A Universidade de Coimbra apanhou a peste negra e também apanhou a gripe espanhola de há cem anos. Tal como sucedeu no passado, a universidade teve a necessidade de se adaptar e creio que o fizemos de forma rápida e eficiente. Implementámos o nosso plano de contingência que construímos por antecipação. A Universidade de Coimbra passou do ensino presencial ao ensino não presencial a 9 de março, juntamente com Lisboa, mas nós tínhamos a noção já há três ou quatro semanas de que a covid chegaria a Portugal e tomámos as nossas precauções. Criámos uma comissão consultiva nesta área com a participação da nossa Faculdade de Medicina e fizemos os nossos planos para tentar que a transição do ensino presencial para não presencial fosse o mais eficiente possível. Testámos vários softwares, depois acabámos por optar pelo Zoom, e fizemos tutoriais e páginas de apoio para os nossos professores e estudantes para podermos passar rapidamente do ensino presencial ao não presencial. Depois, enquanto durou o confinamento, começámos a preparar o desconfinamento da universidade. Fizemos aquilo que a DGS sempre nos pediu e fomos mais além - nós temos um sistema que se mantém ativo neste momento, um sistema de proteção individual muito elevado, um rastreamento de mobilidade, no sentido analítico do termo, de pesquisa de pessoas que são positivas, e, claro, adaptámos toda a universidade. Adotámos tudo aquilo que a DGS recomendava, nomeadamente o uso de máscaras, o álcool-gel, os fluxos direcionais; avaliámos todas as nossas salas e vimos qual era a capacidade para o número de pessoas que podiam lá estar e também da ventilação dessas salas de aula.
Coimbra é a universidade portuguesa que mais alunos tem de fora da cidade, o que significa que, neste momento, com aulas à distância, não só haverá alunos de Coimbra por todo o país, como no estrangeiro, pois há alunos que optaram por ficar nos seus países. É isso que está a acontecer?
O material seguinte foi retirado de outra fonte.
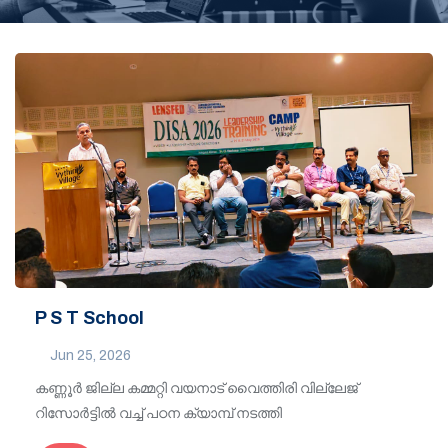
P S T School
Jun 25, 2026
കണ്ണൂർ ജില്ല കമ്മറ്റി വയനാട് വൈത്തിരി വില്ലേജ്
റിസോർട്ടിൽ വച്ച് പഠന ക്യാമ്പ് നടത്തി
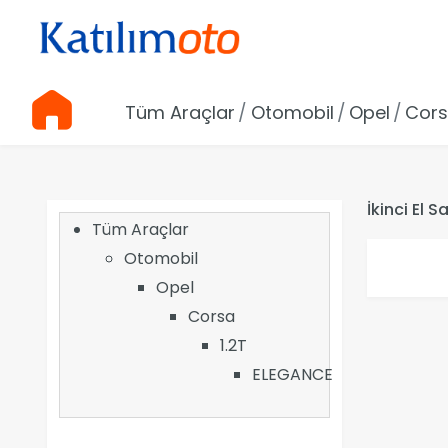
Tüm Araçlar
Otomobil
Opel
Cor
İkinci El 
Tüm Araçlar
Otomobil
Opel
Corsa
1.2T
ELEGANCE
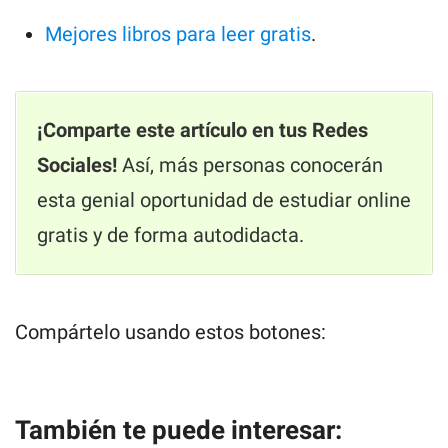
Mejores libros para leer gratis
.
¡Comparte este artículo en tus Redes
Sociales!
Así, más personas conocerán
esta genial oportunidad de estudiar online
gratis y de forma autodidacta.
Compártelo usando estos botones:
F
X
W
P
a
h
i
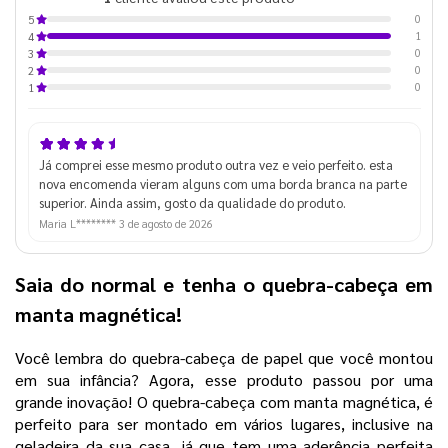
0
5
1
4
0
3
0
2
0
1
Já comprei esse mesmo produto outra vez e veio perfeito. esta
nova encomenda vieram alguns com uma borda branca na parte
superior. Ainda assim, gosto da qualidade do produto.
Maria L********
3 de agosto de 2026
Saia do normal e tenha o quebra-cabeça em
manta magnética!
Você lembra do quebra-cabeça de papel
que você montou
em sua infância? Agora, esse produto passou por uma
grande inovação! O
quebra-cabeça com manta magnética
, é
perfeito para ser montado em vários lugares, inclusive na
geladeira da sua casa, já que tem uma aderência perfeita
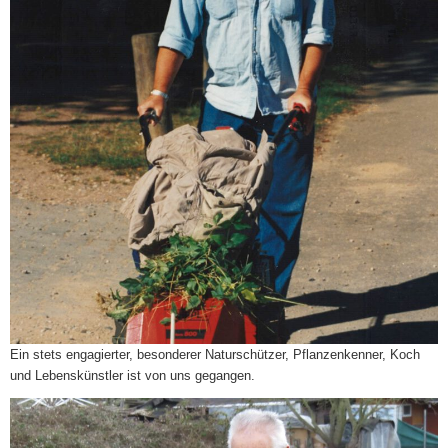
Ein stets engagierter, besonderer Naturschützer, Pflanzenkenner, Koch
und Lebenskünstler ist von uns gegangen.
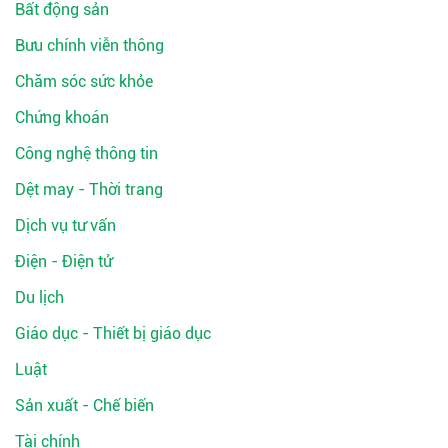
Bất động sản
Bưu chính viễn thông
Chăm sóc sức khỏe
Chứng khoán
Công nghệ thông tin
Dệt may - Thời trang
Dịch vụ tư vấn
Điện - Điện tử
Du lịch
Giáo dục - Thiết bị giáo dục
Luật
Sản xuất - Chế biến
Tài chính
Nalguns casos sim, devido até à questão da mobilidade. Cerca de dois terços dos nossos estudantes, e é uma tradição, são da região de Coimbra. Portanto, a nossa mobilidade é grande em termos dos estudantes que temos, não só a nível nacional, pois temos estudantes de todo o Portugal e ilhas, mas também porque somos a universidade mais internacional - temos mais de cem nacionalidades cá dentro. Isso é um fator de agravamento no caso da pandemia porque quer a sua vinda quer a sua ida para os países levanta problemas adicionais de segurança, mas cá dentro obriga-nos também a ter segurança adicional. Na verdade, a nossa taxa de infetados desde setembro, neste ano letivo, tem sido muito baixa. Nunca houve nenhum surto, controlámos muito bem as residências. A Universidade de Coimbra preparou-se muito bem para o ensino presencial e eu, pessoalmente, tenho muita pena que nós tivéssemos de fechar agora, mas houve o confinamento. Nós estávamos preparados e estávamos a funcionar bem dentro dos condicionalismos que tínhamos, e temos, com um grau de segurança muito grande. Creio que a maior parte das pessoas sentem essa segurança na universidade, pois nós temos múltiplos sistemas de controlo. Além do mais, temos um laboratório que faz testagem de covid e onde trabalhamos para a autoridade de saúde, para hospitais.
Portanto, os próprios recursos da universidade estão ao serviço da universidade na questão da pandemia?
Exatamente. Temos várias situações dessas: ainda recentemente tivemos 200 voluntários, finalistas de Medicina e de Farmácia que estão a ajudar no rastreio junto da ARS, a contactar as pessoas, os contactos próximos de risco das pessoas infetadas, etc. Nós temos tido uma atitude positiva e muito proativa, quer no apoio à região e à cidade no que diz respeito à pandemia quer na segurança e na promoção desta na nossa comunidade académica, mantendo sempre a qualidade do ensino no nível mais alto possível, recorrendo naturalmente à parte digital quando é necessário e ao ensino presencial quando é possível. Desenvolvemos uma plataforma para ensino não presencial, que nós utilizamos e que vai ser uma ferramenta fundamental para aquilo que será o nosso ambiente de aula do futuro pós-pandemia, e que utilizamos já neste momento, quer para exames quer para as aulas em geral. Está ainda em desenvolvimento e, naturalmente, ainda tem muito para melhorar, mas que nos vai dar uma autonomia importante para aquilo que será o futuro universitário.
Sei que na sua área, a farmacêutica, esteve ligado ao desenvolvimento de medicamentos com a indústria. Quando entrevistei o anterior reitor, ele disse-me que tinha estado ligado a um projeto de computadores, também em relação com empresas. Essa aposta da Universidade de Coimbra na ligação com o mundo empresarial ao usar as valias da universidade para produzir continua válida?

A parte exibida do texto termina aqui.